While these nations are exhibiting some of the most onerous trends, the ultra-nationalist, xenophobic wave is flooding the world in myriad ways and places. Take Great Britain, for instance, where in the recent Brexit vote a majority of voters supported the withdrawal of the United Kingdom from the European Union. The vote has been interpreted as not only being of a piece with the rise of populism and distrust of longstanding institutions, but with hatred and blame being cast toward minorities and immigrants.
In Germany, Chancellor Angela Merkel has announced her candidacy for a fourth term, but she is facing fierce opposition from a variety of ultra-nationalist parties and movements. Germany has engaged in a decades-long effort to educate its population on the dangers of Nazism, but the far-right Alternative for Germany, for instance, enjoys about 13 percent of the vote, according to numerous polls.
In our own country, the so-called “alt-right” movement has elements that reflect similar sentiments to the examples from Europe. David Duke, former leader of the Ku Klux Klan, injected himself repeatedly into the presidential campaign. A shocking gathering of white nationalists, including the notorious Richard Spencer, held a meeting just blocks away from the White House last month in which well-dressed men in suits and ties spouted Nazi-like slogans and providing the Third Reich stiff-armed salute.
Along with these recent developments, there has been an increase in hate crimes targeting blacks, Jews, Muslims, Latinos and other minorities, according to the Anti-Defamation League and FBI in their annual surveys of such crimes.
Elected officials who have benefitted from the votes of such immoral voices may or may not themselves hold such views — one should not be quick to make assumptions.

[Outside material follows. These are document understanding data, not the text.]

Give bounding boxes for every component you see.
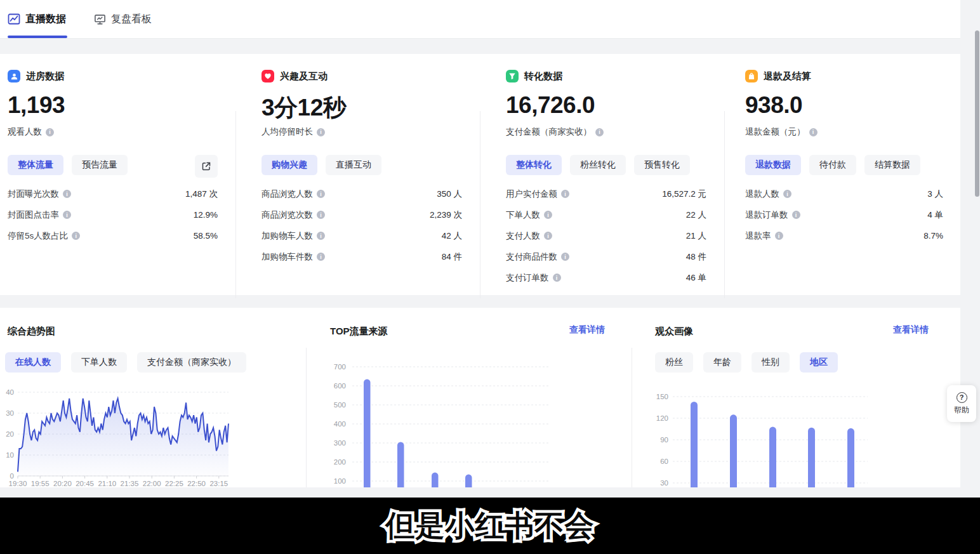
stat-label-text: 停留5s人数占比 xyxy=(8,230,68,242)
stat-value: 350 人 xyxy=(437,188,462,200)
info-icon[interactable]: i xyxy=(63,211,71,219)
card-tab[interactable]: 预告流量 xyxy=(72,155,128,175)
card-stat-rows: 封面曝光次数i1,487 次封面图点击率i12.9%停留5s人数占比i58.5% xyxy=(8,183,218,246)
trend-tab[interactable]: 在线人数 xyxy=(5,352,61,373)
stat-label: 支付人数i xyxy=(506,230,552,242)
card-tab[interactable]: 直播互动 xyxy=(326,155,381,175)
info-icon[interactable]: i xyxy=(317,232,325,240)
card-metric-label: 支付金额（商家实收）i xyxy=(506,126,604,138)
stat-label: 加购物车件数i xyxy=(262,251,325,263)
heart-icon xyxy=(262,70,274,82)
svg-text:300: 300 xyxy=(334,439,346,447)
card-title: 退款及结算 xyxy=(764,70,811,82)
stat-row: 加购物车件数i84 件 xyxy=(262,246,462,267)
stat-label-text: 封面曝光次数 xyxy=(8,188,59,200)
info-icon[interactable]: i xyxy=(544,211,552,219)
stat-label-text: 退款订单数 xyxy=(745,209,788,221)
stat-label: 下单人数i xyxy=(506,209,552,221)
trend-tab[interactable]: 支付金额（商家实收） xyxy=(137,352,246,373)
info-icon[interactable]: i xyxy=(561,253,569,261)
card-title: 进房数据 xyxy=(26,70,64,82)
stat-label: 封面曝光次数i xyxy=(8,188,71,200)
stat-label-text: 支付订单数 xyxy=(506,272,549,284)
card-stat-rows: 商品浏览人数i350 人商品浏览次数i2,239 次加购物车人数i42 人加购物… xyxy=(262,183,462,267)
traffic-detail-link[interactable]: 查看详情 xyxy=(569,324,605,336)
info-icon[interactable]: i xyxy=(63,190,71,198)
trend-tab[interactable]: 下单人数 xyxy=(71,352,127,373)
card-divider xyxy=(480,111,480,298)
stat-value: 16,527.2 元 xyxy=(662,188,706,200)
info-icon[interactable]: i xyxy=(783,190,791,198)
info-icon[interactable]: i xyxy=(544,232,552,240)
audience-tab[interactable]: 地区 xyxy=(800,352,838,373)
stat-label: 退款订单数i xyxy=(745,209,800,221)
stat-label: 加购物车人数i xyxy=(262,230,325,242)
card-tab[interactable]: 粉丝转化 xyxy=(570,155,626,175)
stat-label-text: 封面图点击率 xyxy=(8,209,59,221)
stat-value: 22 人 xyxy=(686,209,706,221)
info-icon[interactable]: i xyxy=(595,128,604,136)
card-tab[interactable]: 退款数据 xyxy=(745,155,801,175)
audience-tab[interactable]: 性别 xyxy=(752,352,790,373)
svg-text:0: 0 xyxy=(10,472,14,480)
card-tab[interactable]: 预售转化 xyxy=(634,155,690,175)
svg-text:120: 120 xyxy=(656,414,668,422)
card-tab[interactable]: 待付款 xyxy=(809,155,856,175)
tab-live-data[interactable]: 直播数据 xyxy=(8,0,66,38)
info-icon[interactable]: i xyxy=(317,253,325,261)
info-icon[interactable]: i xyxy=(317,128,325,136)
audience-detail-link[interactable]: 查看详情 xyxy=(893,324,929,336)
stat-value: 58.5% xyxy=(194,231,218,241)
card-metric-label: 人均停留时长i xyxy=(262,126,325,138)
card-tab[interactable]: 结算数据 xyxy=(864,155,920,175)
tab-review-board[interactable]: 复盘看板 xyxy=(94,0,152,38)
card-header: 兴趣及互动 xyxy=(262,70,328,82)
stat-value: 12.9% xyxy=(194,210,218,220)
stat-row: 商品浏览人数i350 人 xyxy=(262,183,462,204)
card-tab[interactable]: 整体流量 xyxy=(8,155,63,175)
svg-text:40: 40 xyxy=(6,388,14,396)
info-icon[interactable]: i xyxy=(792,211,800,219)
svg-text:600: 600 xyxy=(334,382,346,390)
stat-label: 封面图点击率i xyxy=(8,209,71,221)
tab-label: 复盘看板 xyxy=(111,13,152,26)
svg-text:23:15: 23:15 xyxy=(209,480,228,487)
info-icon[interactable]: i xyxy=(317,211,325,219)
svg-text:21:10: 21:10 xyxy=(98,480,116,487)
audience-tab[interactable]: 粉丝 xyxy=(655,352,693,373)
info-icon[interactable]: i xyxy=(775,232,783,240)
scrollbar-thumb[interactable] xyxy=(975,30,979,197)
card-header: 退款及结算 xyxy=(745,70,811,82)
stat-value: 21 人 xyxy=(686,230,706,242)
card-big-value: 16,726.0 xyxy=(506,92,595,119)
stat-value: 2,239 次 xyxy=(430,209,462,221)
stat-row: 退款人数i3 人 xyxy=(745,183,943,204)
svg-text:20:20: 20:20 xyxy=(53,480,72,487)
help-button[interactable]: ? 帮助 xyxy=(947,385,976,422)
info-icon[interactable]: i xyxy=(46,128,54,136)
info-icon[interactable]: i xyxy=(317,190,325,198)
svg-text:22:50: 22:50 xyxy=(187,480,206,487)
stat-label: 停留5s人数占比i xyxy=(8,230,80,242)
audience-tab[interactable]: 年龄 xyxy=(703,352,741,373)
open-external-button[interactable] xyxy=(195,155,218,178)
audience-tabs: 粉丝年龄性别地区 xyxy=(655,352,838,373)
stat-label: 用户实付金额i xyxy=(506,188,569,200)
stat-row: 封面曝光次数i1,487 次 xyxy=(8,183,218,204)
card-tab[interactable]: 购物兴趣 xyxy=(262,155,317,175)
card-tab[interactable]: 整体转化 xyxy=(506,155,562,175)
stat-card: 退款及结算938.0退款金额（元）i退款数据待付款结算数据退款人数i3 人退款订… xyxy=(728,54,960,295)
svg-text:60: 60 xyxy=(660,458,668,465)
info-icon[interactable]: i xyxy=(72,232,80,240)
info-icon[interactable]: i xyxy=(553,274,561,282)
stat-row: 支付人数i21 人 xyxy=(506,225,706,246)
info-icon[interactable]: i xyxy=(561,190,569,198)
svg-text:500: 500 xyxy=(334,401,346,409)
stat-label: 商品浏览次数i xyxy=(262,209,325,221)
info-icon[interactable]: i xyxy=(809,128,818,136)
card-stat-rows: 退款人数i3 人退款订单数i4 单退款率i8.7% xyxy=(745,183,943,246)
stat-label-text: 加购物车人数 xyxy=(262,230,313,242)
funnel-icon xyxy=(506,70,519,82)
svg-text:90: 90 xyxy=(660,436,668,444)
card-tab-pills: 整体流量预告流量 xyxy=(8,155,128,175)
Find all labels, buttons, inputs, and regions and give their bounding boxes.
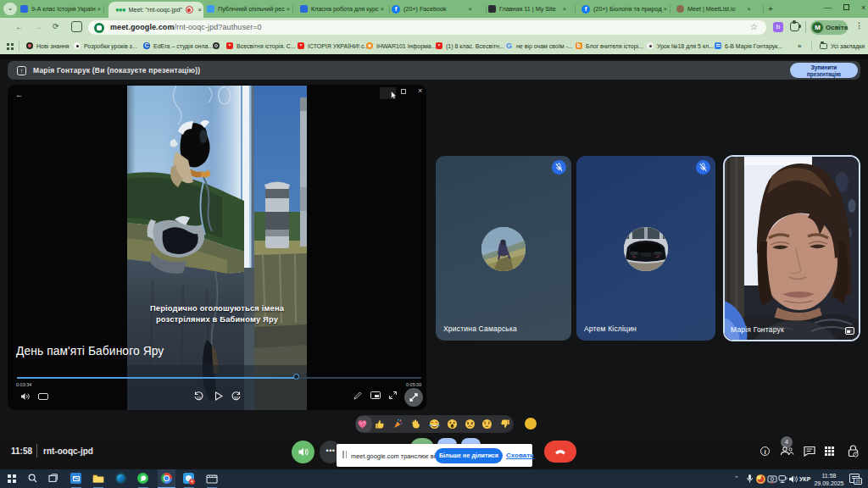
- svg-text:30: 30: [234, 396, 239, 401]
- svg-text:10: 10: [197, 396, 202, 401]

It is, however, every leader’s responsibility to renounce hatred and bigotry at every level, and to ensure sincere and genuine efforts to combat them.
Bias, bigotry and hate are not limited to the far right, of course, and they should be called out wherever and whenever they exist. But a vast preponderance of the political movements that are amplifying xenophobic trends around the world at this particular time are indeed emanating from that place on the political spectrum.
The nationalistic voices rising to power are stressing national order and control, blaming the “other” (whoever that happens to be in a given country) and driving wedges between majorities and minorities, in ways that are most reminiscent of ultra-rightist movements of the past.
Failure to speak out against hateful movements in their infancy in Europe in the 1930s allowed such groups to evolve into political parties that plunged Europe and later the world into World War II, in which 50 million people died. This week, as we note the 75th anniversary of the Japanese attack on the Pacific Fleet at Pearl Harbor, let us do all within our power to denounce and vigorously oppose the modern incarnations of the people and movements that emboldened those past horrors.
Silence and inaction are not options for any of us.